L’attività artistica da cavalletto, che si era quasi interrotta nel 1943 a causa della guerra e della clandestinità, riprenderà con regolarità solo dal ’53, perché la miseria del primo dopoguerra lo aveva obbligato a privilegiare il lavoro di decoratore e di fierista, sono infatti dei primi anni cinquanta gli ultimi lavori a carattere pubblicitario conservati: il pannello per la Rinascente del 1950, quello per il 1° Festival di Sanremo (1951).
Attilio Alfieri partecipa, ottenendo sempre premi e segnalazioni: nel 1950, alla mostra Dieci pittori milanesi a Zurigo; 1952, alla Mostra di artisti italiani a Basilea; 1953, alla II Mostra regionale d’arte contemporanea di Macerata; 1954, Premio Milano e Premio “Cesare da Sesto”; 1954, Premio Medardo Rosso e il Premio Zerloni alla II Mostra di pittura contemporanea di Desio; 1955, VIII Premio Suzzara “Lavoro e lavoratori nell’arte”; 1956, alla VII Quadriennale di Roma; 1957, Palazzo della Permanente, Milano di ieri e di oggi attraverso l’Arte mentre si susseguono le mostre personali e poi Londra, Zurigo, Ginevra, Amsterdam e a New York.

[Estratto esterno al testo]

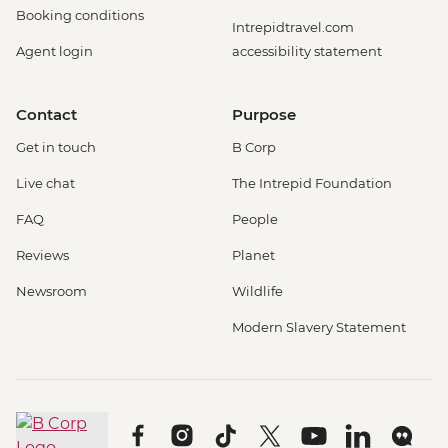
Booking conditions
Intrepidtravel.com
Agent login
accessibility statement
Contact
Purpose
Get in touch
B Corp
Live chat
The Intrepid Foundation
FAQ
People
Reviews
Planet
Newsroom
Wildlife
Modern Slavery Statement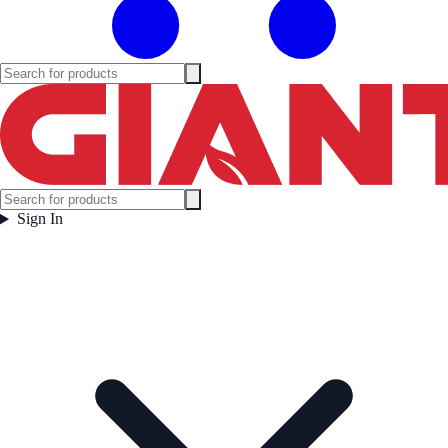
Sign In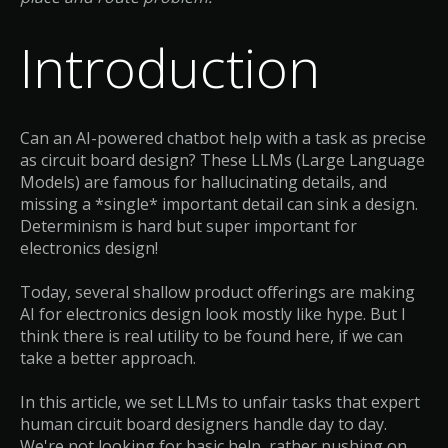
Introduction
Can an AI-powered chatbot help with a task as precise
as circuit board design? These LLMs (Large Language
Models) are famous for hallucinating details, and
missing a *single* important detail can sink a design.
Determinism is hard but super important for
electronics design!
Today, several shallow product offerings are making
AI for electronics design look mostly like hype. But I
think there is real utility to be found here, if we can
take a better approach.
In this article, we set LLMs to unfair tasks that expert
human circuit board designers handle day to day.
We're not looking for basic help, rather pushing on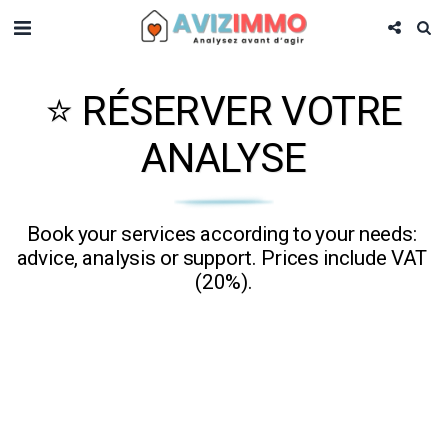
⭐ RÉSERVER VOTRE
ANALYSE
Book your services according to your needs: 
advice, analysis or support. Prices include VAT 
(20%).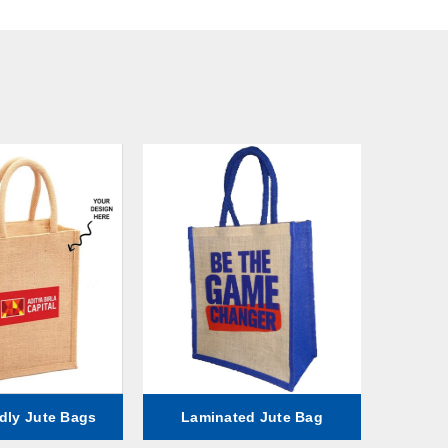
dly Jute Bags
Laminated Jute Bag
Fa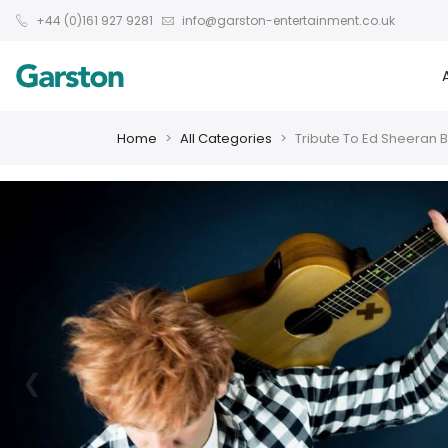
+44 (0)161 927 9281
info@garston-entertainment.co.uk
Home
All Categories
Tribute To Ed Sheeran 
❮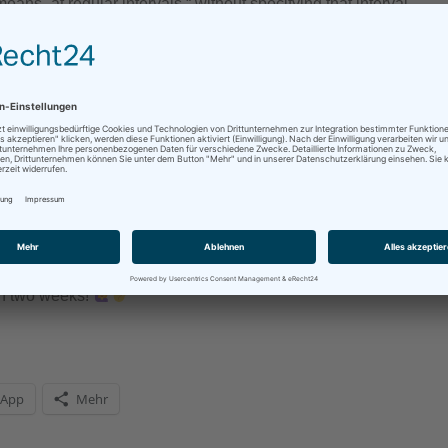
means „at regular intervals,“ without specifying that interval.
y week, I am going to post here every other week, at least for n
s my time management and – more importantly – my stress level. 
 to change it to every three weeks or even once a month, then I wi
in the future, I will return to the weekly posts, but for now, I nee
f and the pressure off.
, it’s a minimum, so writing more is always an option.
in two weeks!
sApp
Mehr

Nel 1959 il critico d’arte Giorgio Kaisserlian cura la prima monografia.
La notorietà e la connessa necessità di produrre per il mercato, lo tormentano e soffocano la sua creatività, sente la necessità di tornare a “dipingere” in tranquillità e solitudine, ma lo studio di via Pantano è troppo frequentato.
Soggiorna spesso a Rapallo e cerca di scaricare la tensione dipingendo acquarelli en plein air e di ritrovare nel Levante ligure la suggestione dell’amata riviera del Conero.
Dopo l’antologica del 1964 a Torino, seguiranno: quella del 1970 a Milano, al Palazzo dell’Arengario; del 1971 a Torino, alla Società Promotrice Belle Arti al Valentino; del 1974 a Roma, al Palazzo Braschi; del 1978 a Loreto, al Palazzo Apostolico e quella del 1979 a Ferrara, al Palazzo dei Diamanti.
Nel 1980 viene realizzata la sua più completa monografia e molte di quelle opere pubblicate , circa duecento, saranno esposte al Palazzo Reale nell’estate dell’anno successivo, in un’ampia antologica promossa dal Comune di Milano, come riconoscimento del suo ruolo artistico a Milano.